Brief: In your transcription, keep every record exact and leave out the pictures.

Material for this task:
══════════════════════════════

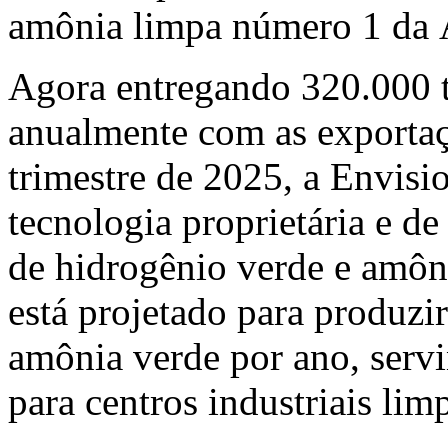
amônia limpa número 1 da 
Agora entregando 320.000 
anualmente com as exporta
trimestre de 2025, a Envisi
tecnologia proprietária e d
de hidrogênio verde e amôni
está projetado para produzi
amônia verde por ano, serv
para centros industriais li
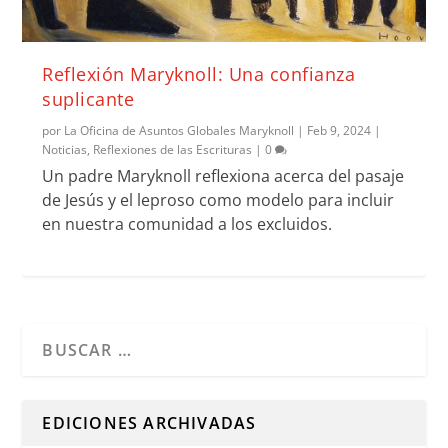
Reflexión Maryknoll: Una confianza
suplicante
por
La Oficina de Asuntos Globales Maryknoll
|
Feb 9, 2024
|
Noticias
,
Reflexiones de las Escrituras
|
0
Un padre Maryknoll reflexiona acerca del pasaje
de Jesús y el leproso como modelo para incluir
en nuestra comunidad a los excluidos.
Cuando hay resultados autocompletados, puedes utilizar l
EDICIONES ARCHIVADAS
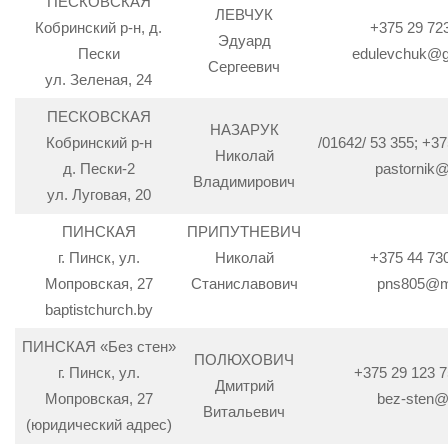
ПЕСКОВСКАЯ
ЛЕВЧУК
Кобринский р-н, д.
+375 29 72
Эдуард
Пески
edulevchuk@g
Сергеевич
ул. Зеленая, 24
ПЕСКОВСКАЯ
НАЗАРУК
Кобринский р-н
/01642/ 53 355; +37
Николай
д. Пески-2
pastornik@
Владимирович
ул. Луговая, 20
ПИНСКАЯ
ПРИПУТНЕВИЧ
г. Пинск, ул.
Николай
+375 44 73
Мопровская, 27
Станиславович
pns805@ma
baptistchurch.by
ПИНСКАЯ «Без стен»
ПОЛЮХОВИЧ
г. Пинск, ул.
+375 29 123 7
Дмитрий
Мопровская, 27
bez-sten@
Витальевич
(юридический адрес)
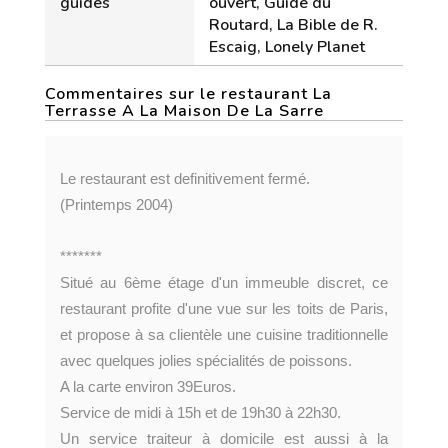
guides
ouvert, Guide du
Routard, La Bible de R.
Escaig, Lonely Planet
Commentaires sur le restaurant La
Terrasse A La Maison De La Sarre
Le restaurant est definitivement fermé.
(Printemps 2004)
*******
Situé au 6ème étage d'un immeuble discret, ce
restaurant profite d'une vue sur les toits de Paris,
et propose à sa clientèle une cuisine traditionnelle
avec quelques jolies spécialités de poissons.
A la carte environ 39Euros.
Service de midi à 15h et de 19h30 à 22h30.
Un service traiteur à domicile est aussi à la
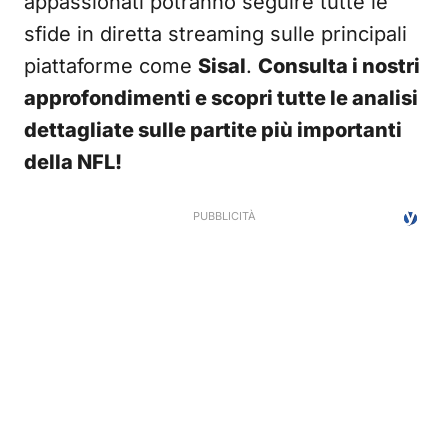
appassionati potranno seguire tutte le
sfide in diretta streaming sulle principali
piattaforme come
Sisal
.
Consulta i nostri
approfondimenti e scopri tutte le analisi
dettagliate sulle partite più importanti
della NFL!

══════════════════════════════

The completed task:
amônia limpa número 1 da 
Agora entregando 320.000 
anualmente com as exporta
trimestre de 2025, a Envisi
tecnologia proprietária e d
de hidrogênio verde e amôni
está projetado para produzi
amônia verde por ano, serv
para centros industriais li
Reflexión Maryknoll: Una confianza
suplicante
por
La Oficina de Asuntos Globales Maryknoll
|
Feb 9, 2024
|
Noticias
,
Reflexiones de las Escrituras
|
0
Un padre Maryknoll reflexiona acerca del pasaje
de Jesús y el leproso como modelo para incluir
en nuestra comunidad a los excluidos.
Cuando hay resultados autocompletados, puedes utilizar l
EDICIONES ARCHIVADAS
ПЕСКОВСКАЯ
ЛЕВЧУК
Кобринский р-н, д.
+375 29 72
Эдуард
Пески
edulevchuk@g
Сергеевич
ул. Зеленая, 24
ПЕСКОВСКАЯ
НАЗАРУК
Кобринский р-н
/01642/ 53 355; +37
Николай
д. Пески-2
pastornik@
Владимирович
ул. Луговая, 20
ПИНСКАЯ
ПРИПУТНЕВИЧ
г. Пинск, ул.
Николай
+375 44 73
Мопровская, 27
Станиславович
pns805@ma
baptistchurch.by
ПИНСКАЯ «Без стен»
ПОЛЮХОВИЧ
г. Пинск, ул.
+375 29 123 7
Дмитрий
Мопровская, 27
bez-sten@
Витальевич
(юридический адрес)
guides
ouvert, Guide du
Routard, La Bible de R.
Escaig, Lonely Planet
Commentaires sur le restaurant La
Terrasse A La Maison De La Sarre
Le restaurant est definitivement fermé.
(Printemps 2004)
*******
Situé au 6ème étage d'un immeuble discret, ce
restaurant profite d'une vue sur les toits de Paris,
et propose à sa clientèle une cuisine traditionnelle
avec quelques jolies spécialités de poissons.
A la carte environ 39Euros.
Service de midi à 15h et de 19h30 à 22h30.
Un service traiteur à domicile est aussi à la
appassionati potranno seguire tutte le
sfide in diretta streaming sulle principali
piattaforme come
Sisal
.
Consulta i nostri
approfondimenti e scopri tutte le analisi
dettagliate sulle partite più importanti
della NFL!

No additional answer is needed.